This willow is looking “thin”. When you look more closely at the bunches of the leaves you can see that the leaves are strung out. They are present and coloured normally, just not enough of them, as if rationed across the tree.

They can be seen in this state and much worse while growing along river banks, so lack of water is not the issue. (People start by reaching for the passing reasons of storm damage, drought, flooded land, late spring last year, mild winter etc etc). The point is that the trees are knackered.

mass tree death: ornamentals and conifers, observation skills

I can’t identify conifers’ types well, nor ornamentals. Summer 2012 I saw many ornamentals on Bath University campus dropped their discoloured leaves completely in August.

After trees are standing dead you have to identify them by shape. They are also prone to removal because they are unsightly, and to blowing down in the winter. Therefore when you go out to spot mass tree death, it’s not a great guide to count the number of 100% lifeless and leafless trees. For example, this summer at Tytherington there was an oak (I think it was oak) that the farmer felled. It lay in the field near the road for a while, then it got dragged nearer the buildings. Next it was smouldering in situ and now there’s nothing. I don’t know if the downed tree was 100% burnt in July, or whether some chainsawing for firewood also happened.

I’ve asked people I thought would be particularly in tune with trees what, if anything, they have noticed, and am disappointed to say that they have noticed nothing. They were: two very keen lifelong older gardeners, someone with formal forestry training, 2 tree surgeons. One tree surgeon was making plans to make a killing off the firewood to come; the second said in summer 2014 that he didn’t think there was anything happening to the trees; the gardeners I think don’t look up, or look at plants they are not responsible for. The forestry trained one said they were too busy with other things to have looked.

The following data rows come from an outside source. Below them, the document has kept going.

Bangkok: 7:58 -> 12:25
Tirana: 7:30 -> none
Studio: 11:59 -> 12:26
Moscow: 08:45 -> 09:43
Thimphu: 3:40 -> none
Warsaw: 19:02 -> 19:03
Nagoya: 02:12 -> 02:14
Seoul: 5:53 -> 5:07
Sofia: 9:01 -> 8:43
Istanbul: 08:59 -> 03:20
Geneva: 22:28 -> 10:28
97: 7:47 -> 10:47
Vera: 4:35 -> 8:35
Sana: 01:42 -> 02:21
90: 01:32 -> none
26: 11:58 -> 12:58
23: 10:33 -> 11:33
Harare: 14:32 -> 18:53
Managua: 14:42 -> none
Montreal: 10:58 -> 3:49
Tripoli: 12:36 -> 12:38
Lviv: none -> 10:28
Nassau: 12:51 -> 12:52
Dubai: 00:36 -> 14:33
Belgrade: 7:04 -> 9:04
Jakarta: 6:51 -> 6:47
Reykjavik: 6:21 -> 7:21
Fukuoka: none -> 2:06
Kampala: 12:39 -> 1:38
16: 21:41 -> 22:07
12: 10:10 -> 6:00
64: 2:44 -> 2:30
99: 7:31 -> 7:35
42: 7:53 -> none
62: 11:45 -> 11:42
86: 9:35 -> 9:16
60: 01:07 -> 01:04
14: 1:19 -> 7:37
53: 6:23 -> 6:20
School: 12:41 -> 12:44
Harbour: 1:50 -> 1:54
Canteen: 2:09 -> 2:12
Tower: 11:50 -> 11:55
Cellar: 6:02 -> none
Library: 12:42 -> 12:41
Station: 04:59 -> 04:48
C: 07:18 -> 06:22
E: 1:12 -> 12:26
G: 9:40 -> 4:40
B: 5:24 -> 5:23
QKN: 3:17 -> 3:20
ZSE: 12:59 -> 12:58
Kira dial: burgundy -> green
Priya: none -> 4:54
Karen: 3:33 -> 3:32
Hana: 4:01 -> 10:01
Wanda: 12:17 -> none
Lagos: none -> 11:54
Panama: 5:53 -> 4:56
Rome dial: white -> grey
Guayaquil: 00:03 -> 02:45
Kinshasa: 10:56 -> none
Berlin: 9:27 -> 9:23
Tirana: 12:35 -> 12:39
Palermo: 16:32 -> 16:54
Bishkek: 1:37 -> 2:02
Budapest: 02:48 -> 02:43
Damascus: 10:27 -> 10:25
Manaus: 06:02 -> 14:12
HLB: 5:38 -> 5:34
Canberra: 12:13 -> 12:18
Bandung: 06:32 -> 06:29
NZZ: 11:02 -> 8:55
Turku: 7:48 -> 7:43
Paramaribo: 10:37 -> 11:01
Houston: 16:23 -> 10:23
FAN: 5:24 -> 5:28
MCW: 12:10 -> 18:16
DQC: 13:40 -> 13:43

The next hurdle is that people seem to take an awful long time to learn what they are looking at in terms of types of trees, let alone what they used to look like, and what they should look like in a given season. Therefore I suggest that novice tree death observers start by thinking about the one dead tree they probably have in their own garden, or in their favourite public space. After identifying what the dead one was, scan the town to see whether or not you can now spot other dead ones of exactly the same sort, especially by silhouette or bark if they are completely dead. It’s like spotters of anything, once you focus on something, you do begin to see it all over, and if you tune your eye to the shape of the one you have identified positively, say, dead cherry, you can expand your range of visually recognizable trees and then keep an eye on them next year.

Old photographs are also useful : if you have some same place that you have repeat photographed year on year, say at a family holiday visit, then you will be able to make a visual record of the deterioration. The photos are really just to demonstrate the different shapes after death of tree, which is what we are going to be looking at more and more!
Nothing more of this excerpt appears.